[Collected data entries]
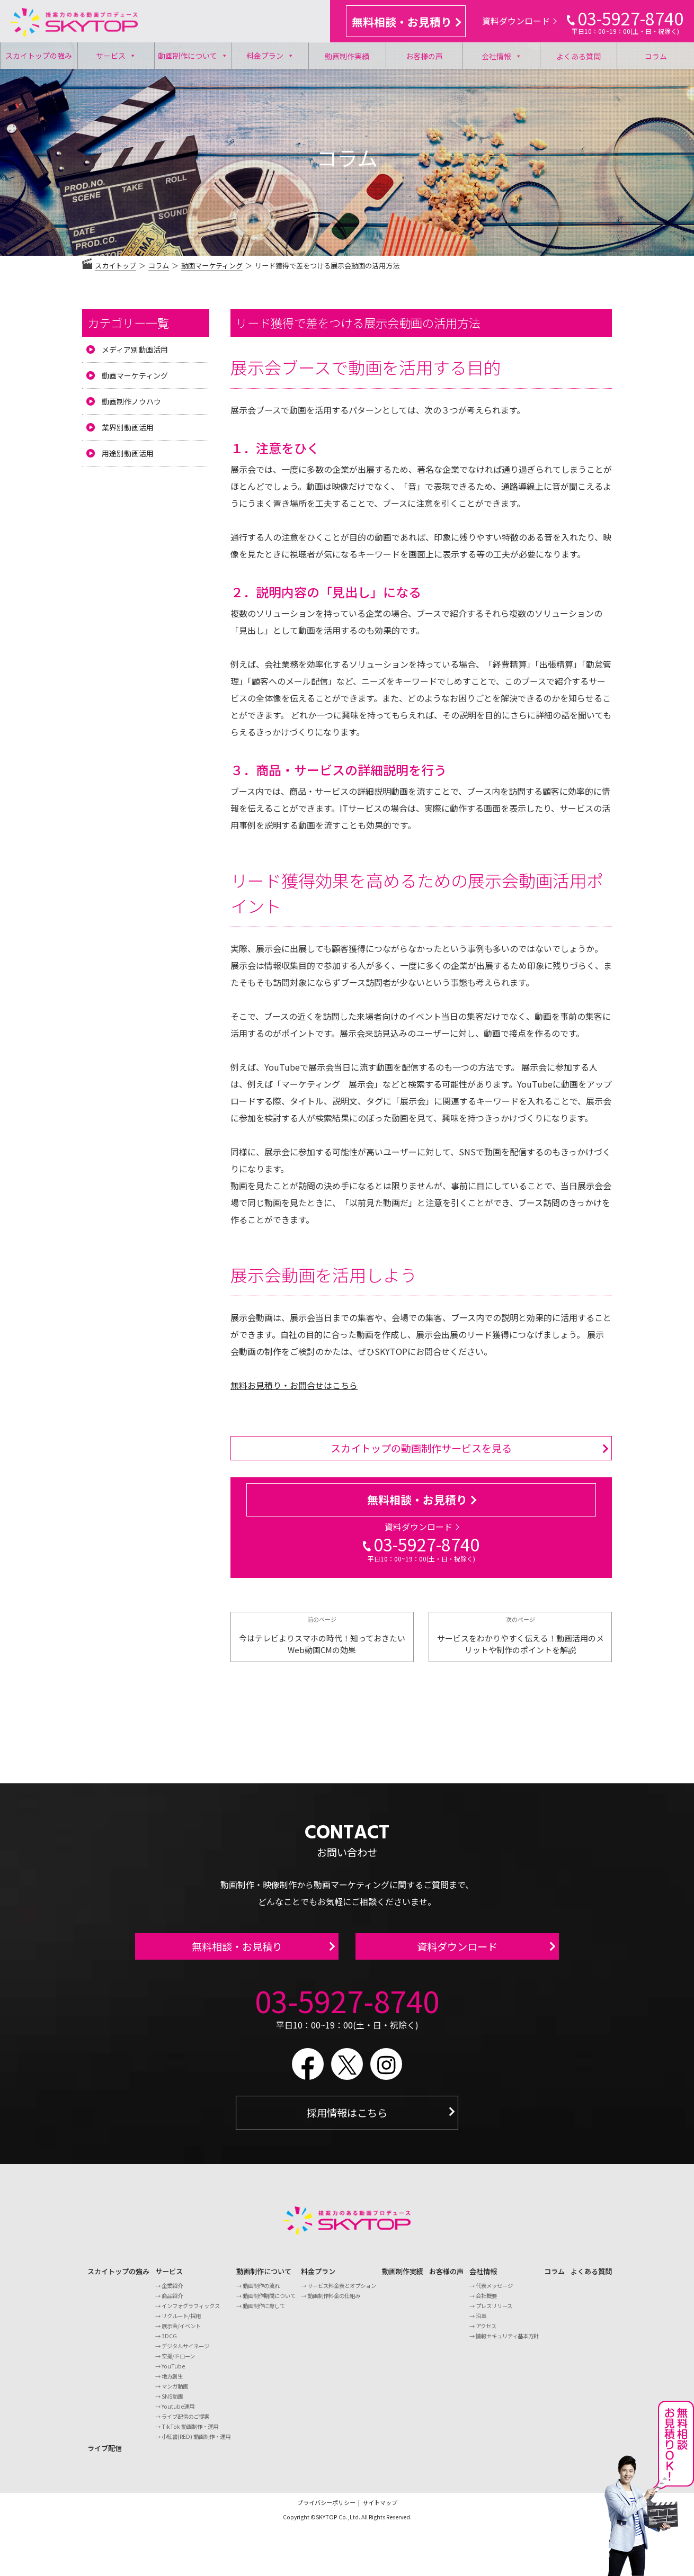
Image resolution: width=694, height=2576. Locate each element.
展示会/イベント (181, 2332)
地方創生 (172, 2382)
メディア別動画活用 (135, 349)
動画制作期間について (269, 2302)
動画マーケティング (135, 375)
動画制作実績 (347, 56)
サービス (116, 55)
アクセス (486, 2332)
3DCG (169, 2342)
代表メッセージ (494, 2292)
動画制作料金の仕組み (333, 2302)
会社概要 (486, 2302)
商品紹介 (172, 2302)
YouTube (173, 2372)
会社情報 (502, 56)
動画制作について (193, 55)
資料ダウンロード (519, 20)
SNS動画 (172, 2403)
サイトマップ (379, 2509)
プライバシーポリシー (326, 2509)
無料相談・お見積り (406, 22)
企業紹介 (172, 2292)
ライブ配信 (104, 2454)
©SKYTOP (323, 2523)
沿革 (481, 2322)
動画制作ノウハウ (131, 401)
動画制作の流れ (261, 2292)
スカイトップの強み (38, 55)
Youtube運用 (178, 2413)
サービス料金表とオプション (341, 2292)
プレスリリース (494, 2312)
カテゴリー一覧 (128, 322)
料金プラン (270, 55)
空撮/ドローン (178, 2362)
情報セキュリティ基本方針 (507, 2342)
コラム (656, 56)
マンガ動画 (175, 2393)
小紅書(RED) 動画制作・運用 (196, 2443)
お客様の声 (424, 56)
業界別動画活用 (128, 427)
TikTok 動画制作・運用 (190, 2433)
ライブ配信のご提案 (185, 2423)
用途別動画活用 (128, 453)
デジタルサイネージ (185, 2352)
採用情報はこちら (347, 2119)
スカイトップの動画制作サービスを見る (421, 1448)
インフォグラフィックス (191, 2312)
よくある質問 (578, 56)
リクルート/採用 (181, 2322)
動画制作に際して (264, 2312)
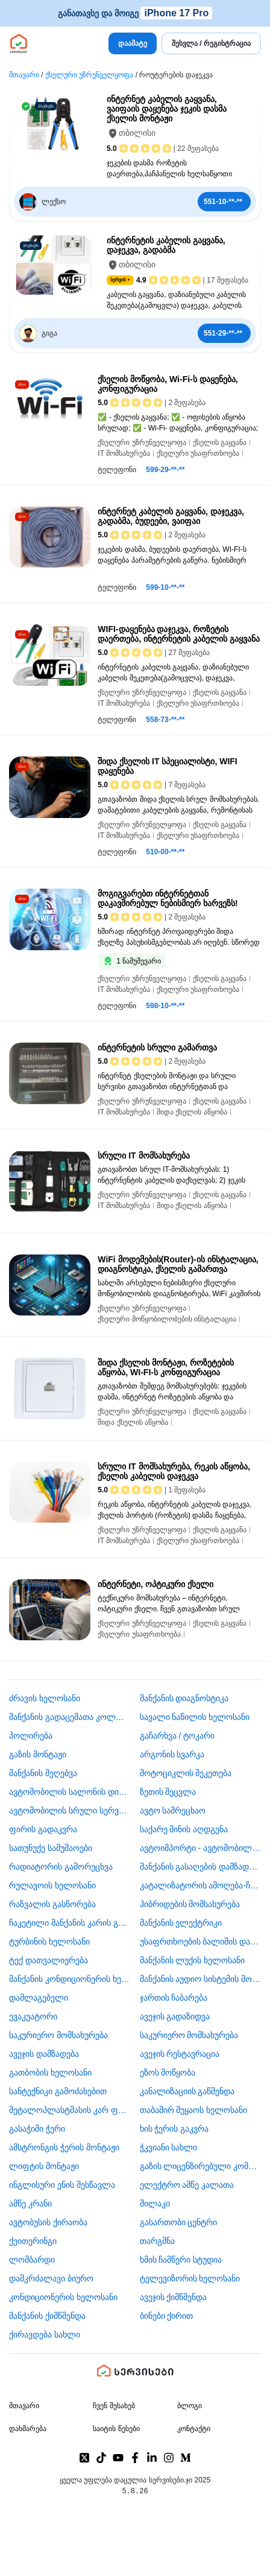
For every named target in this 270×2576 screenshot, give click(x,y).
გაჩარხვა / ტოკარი (177, 1735)
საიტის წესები (116, 2428)
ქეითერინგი (33, 2241)
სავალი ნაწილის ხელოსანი (195, 1717)
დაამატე (132, 43)
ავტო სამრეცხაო (173, 1810)
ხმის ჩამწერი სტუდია (181, 2259)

* _What the exercise asks_
What is needed is an exact repetition of every entry, without the pictures.

* _Output below_
Image resolution: width=694, height=2576. Locate each element.
展示会/イベント (181, 2332)
地方創生 (172, 2382)
メディア別動画活用 (135, 349)
動画制作期間について (269, 2302)
動画マーケティング (135, 375)
動画制作実績 (347, 56)
サービス (116, 55)
アクセス (486, 2332)
3DCG (169, 2342)
代表メッセージ (494, 2292)
動画制作料金の仕組み (333, 2302)
会社概要 (486, 2302)
商品紹介 (172, 2302)
YouTube (173, 2372)
会社情報 (502, 56)
動画制作について (193, 55)
資料ダウンロード (519, 20)
SNS動画 (172, 2403)
サイトマップ (379, 2509)
プライバシーポリシー (326, 2509)
無料相談・お見積り (406, 22)
企業紹介 (172, 2292)
ライブ配信 (104, 2454)
©SKYTOP (323, 2523)
沿革 (481, 2322)
動画制作ノウハウ (131, 401)
動画制作の流れ (261, 2292)
スカイトップの強み (38, 55)
Youtube運用 (178, 2413)
サービス料金表とオプション (341, 2292)
プレスリリース (494, 2312)
カテゴリー一覧 (128, 322)
料金プラン (270, 55)
空撮/ドローン (178, 2362)
情報セキュリティ基本方針 (507, 2342)
コラム (656, 56)
マンガ動画 (175, 2393)
小紅書(RED) 動画制作・運用 (196, 2443)
お客様の声 (424, 56)
業界別動画活用 (128, 427)
TikTok 動画制作・運用 (190, 2433)
ライブ配信のご提案 (185, 2423)
用途別動画活用 (128, 453)
デジタルサイネージ (185, 2352)
採用情報はこちら (347, 2119)
スカイトップの動画制作サービスを見る (421, 1448)
インフォグラフィックス (191, 2312)
よくある質問 (578, 56)
リクルート/採用 (181, 2322)
動画制作に際して (264, 2312)
For every named target in this 270×2576 screenshot, give click(x,y).
გაჩარხვა / ტოკარი (177, 1735)
საიტის წესები (116, 2428)
ქეითერინგი (33, 2241)
სავალი ნაწილის ხელოსანი (195, 1717)
დაამატე (132, 43)
ავტო სამრეცხაო (173, 1810)
ხმის ჩამწერი სტუდია (181, 2259)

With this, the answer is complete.